In the literature, methods based on animal detection from video frames are most often used for the individual assessment of the behaviour of animals in cages, e.g. hens32, red foxes33, pigs in a pen28,34,35, monkeys36,37, and drosophila38. However, these methods introduce initial conditions, e.g. they require the following: the presence of only one object in the cage32; a model, a sample of training data, and a method training process34,37; the need to have the camera pointed perpendicular to the floor to capture the entire pen28,35.

Meanwhile, the analysis method presented in this paper (a) is based on free software, (b) does not introduce any initial conditions (technical, hardware), (c) does not require a learning/training process, and (d) does not require the introduction of model assumptions about the observed objects. Changes in the activity of animals can be detected quickly which enables the reactions of animal handlers and finding the factor disturbing the typical daily activity of animals. For example, an increase or decrease in activity may indicate the existence of a disease that is initially difficult to detect.e.g. pasteurella disease. Moreover, the presented method detects unusual changes in activity, thanks to which, for example, zoo employees can intervene to identify the causes. An example is the detection of activity changes during labour. The system can therefore act as an indicator of important events relevant to the welfare of animals in the zoo.

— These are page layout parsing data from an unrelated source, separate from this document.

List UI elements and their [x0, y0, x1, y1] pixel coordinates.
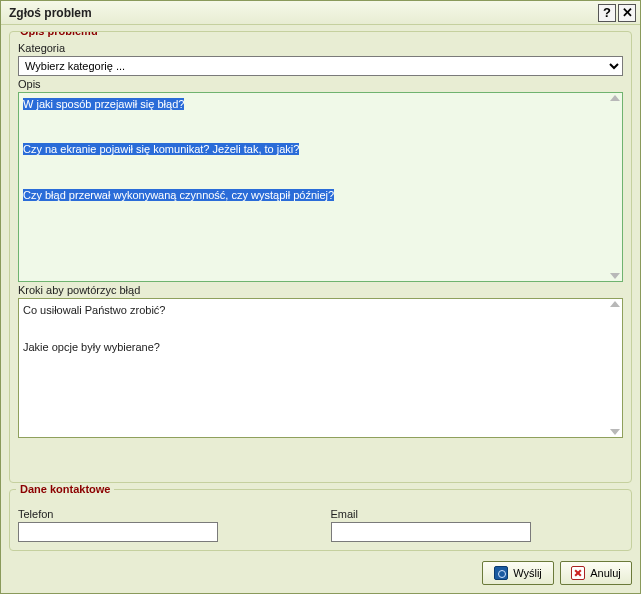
phone-label: Telefon: [18, 508, 311, 520]
steps-textarea[interactable]: Co usiłowali Państwo zrobić? Jakie opcje…: [18, 298, 623, 438]
email-label: Email: [331, 508, 624, 520]
cancel-button-label: Anuluj: [590, 567, 621, 579]
email-input[interactable]: [331, 522, 531, 542]
send-button[interactable]: Wyślij: [482, 561, 554, 585]
problem-description-group: Opis problemu Kategoria Wybierz kategori…: [9, 31, 632, 483]
steps-line: Jakie opcje były wybierane?: [23, 340, 604, 355]
scroll-up-icon[interactable]: [610, 95, 620, 101]
cancel-button[interactable]: Anuluj: [560, 561, 632, 585]
description-label: Opis: [18, 78, 623, 90]
description-line: Czy błąd przerwał wykonywaną czynność, c…: [23, 189, 334, 201]
close-button[interactable]: ✕: [618, 4, 636, 22]
contact-data-group: Dane kontaktowe Telefon Email: [9, 489, 632, 551]
send-button-label: Wyślij: [513, 567, 542, 579]
steps-line: Co usiłowali Państwo zrobić?: [23, 303, 604, 318]
dialog-buttons: Wyślij Anuluj: [9, 557, 632, 585]
phone-input[interactable]: [18, 522, 218, 542]
description-textarea[interactable]: W jaki sposób przejawił się błąd? Czy na…: [18, 92, 623, 282]
send-icon: [494, 566, 508, 580]
scroll-down-icon[interactable]: [610, 273, 620, 279]
category-label: Kategoria: [18, 42, 623, 54]
description-line: Czy na ekranie pojawił się komunikat? Je…: [23, 143, 299, 155]
description-line: W jaki sposób przejawił się błąd?: [23, 98, 184, 110]
scroll-down-icon[interactable]: [610, 429, 620, 435]
contact-data-legend: Dane kontaktowe: [16, 483, 114, 495]
category-select[interactable]: Wybierz kategorię ...: [18, 56, 623, 76]
report-problem-dialog: Zgłoś problem ? ✕ Opis problemu Kategori…: [0, 0, 641, 594]
description-content: W jaki sposób przejawił się błąd? Czy na…: [19, 93, 622, 281]
titlebar: Zgłoś problem ? ✕: [1, 1, 640, 25]
cancel-icon: [571, 566, 585, 580]
steps-label: Kroki aby powtórzyc błąd: [18, 284, 623, 296]
scroll-up-icon[interactable]: [610, 301, 620, 307]
steps-content: Co usiłowali Państwo zrobić? Jakie opcje…: [19, 299, 622, 437]
dialog-content: Opis problemu Kategoria Wybierz kategori…: [1, 25, 640, 593]
problem-description-legend: Opis problemu: [16, 31, 621, 37]
window-title: Zgłoś problem: [9, 6, 596, 20]
help-button[interactable]: ?: [598, 4, 616, 22]
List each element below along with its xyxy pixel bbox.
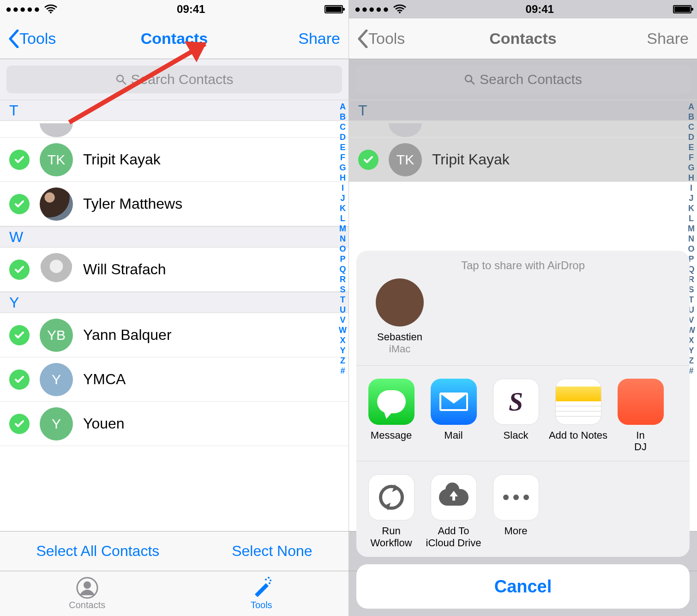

In the paper, we have presented the basic possibilities of using the A index (division by day/night), and in future applications, smaller intervals can be introduced to target the detection/monitoring of other expected specific (or non-specific) animal behaviours.

Conclusion

Summing up, it can be concluded that the method described herein is suitable for the automatic assessment of the activity level of fast-moving animals. The results obtained with this method correlate well (Rs = 0.76), with the activity index determined by a visual detailed method. The automatic analysis of animal behaviour described above is many times faster than visual analysis and enables the precise assessment of the daily activity of fast-moving groups (herds) of animals. The automatic method of activity assessment for very fast-moving animals along with the programming tools enable on-line image analysis, even by a computer with average parameters in terms of computational efficiency (please see the chapter Materials and Methods for more information). In addition, the image processing method presented above has proven itself on footage from a security camera with average technical parameters. The use of the system described in this paper makes it possible to obtain an activity index with a sub-second resolution, which allows it to be used in on-line mode as a detector of abnormal animal activity, e.g. early detection of illnesses or sudden events that manifest themselves as increased or decreased activity compared to the standard activity profile. This method can be applied to other species of animals whose activity is equally difficult to assess visually.